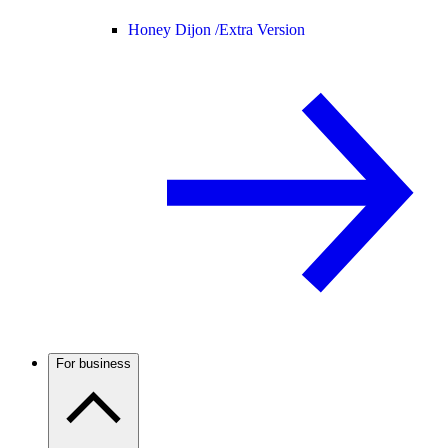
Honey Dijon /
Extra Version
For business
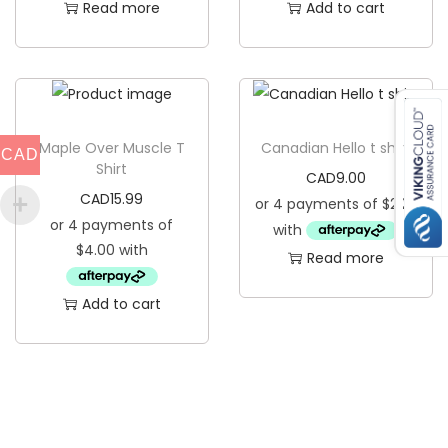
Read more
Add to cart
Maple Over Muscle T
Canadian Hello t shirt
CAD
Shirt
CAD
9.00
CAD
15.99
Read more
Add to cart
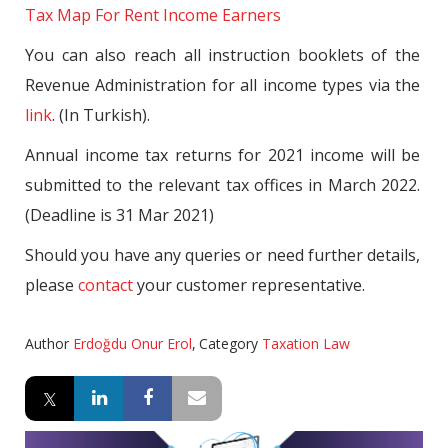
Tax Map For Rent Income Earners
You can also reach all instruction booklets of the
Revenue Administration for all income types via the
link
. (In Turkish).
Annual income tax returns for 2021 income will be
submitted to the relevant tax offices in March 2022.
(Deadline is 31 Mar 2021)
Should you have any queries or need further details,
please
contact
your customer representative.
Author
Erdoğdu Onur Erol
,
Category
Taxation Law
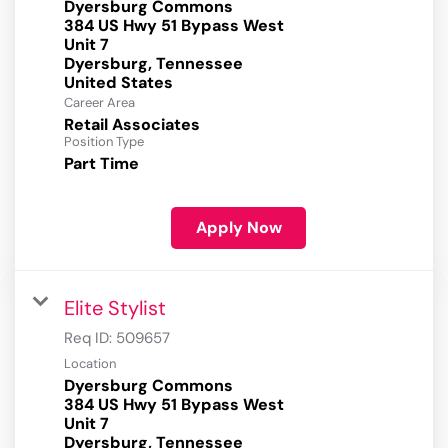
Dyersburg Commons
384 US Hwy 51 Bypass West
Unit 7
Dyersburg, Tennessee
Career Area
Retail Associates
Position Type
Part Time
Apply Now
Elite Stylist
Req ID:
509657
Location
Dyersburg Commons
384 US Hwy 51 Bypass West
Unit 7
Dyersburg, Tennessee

···

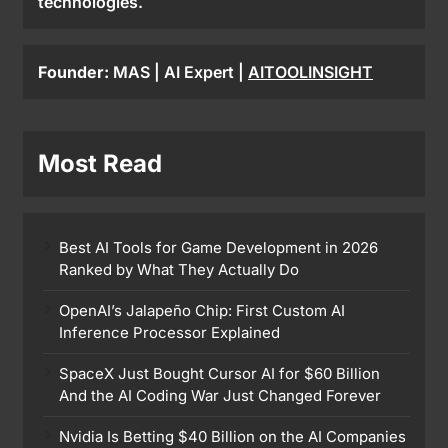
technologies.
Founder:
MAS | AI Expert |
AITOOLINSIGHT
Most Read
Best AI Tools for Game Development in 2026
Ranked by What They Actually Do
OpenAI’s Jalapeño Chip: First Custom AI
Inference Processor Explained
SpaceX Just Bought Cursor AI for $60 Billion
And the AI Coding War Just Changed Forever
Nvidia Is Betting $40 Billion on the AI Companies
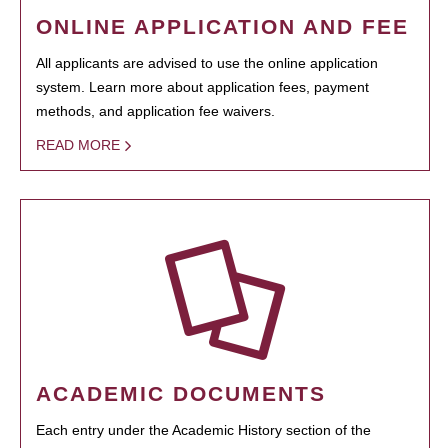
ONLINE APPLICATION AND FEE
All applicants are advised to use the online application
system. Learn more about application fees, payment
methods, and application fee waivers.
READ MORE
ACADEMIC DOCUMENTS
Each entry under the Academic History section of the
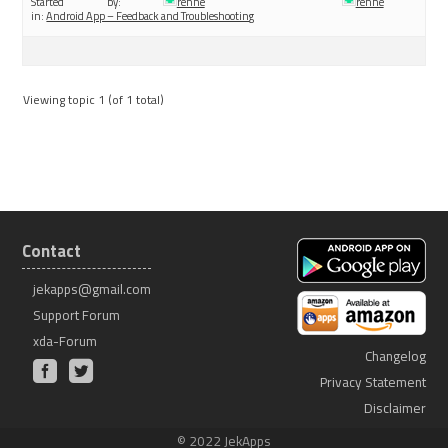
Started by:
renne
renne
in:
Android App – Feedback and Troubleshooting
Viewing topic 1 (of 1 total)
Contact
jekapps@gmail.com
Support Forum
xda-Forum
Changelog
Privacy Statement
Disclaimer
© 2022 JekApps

···

* Directions: Your answer is only the number of lines in the listing above that include the string "Just".

* Result of this task: 2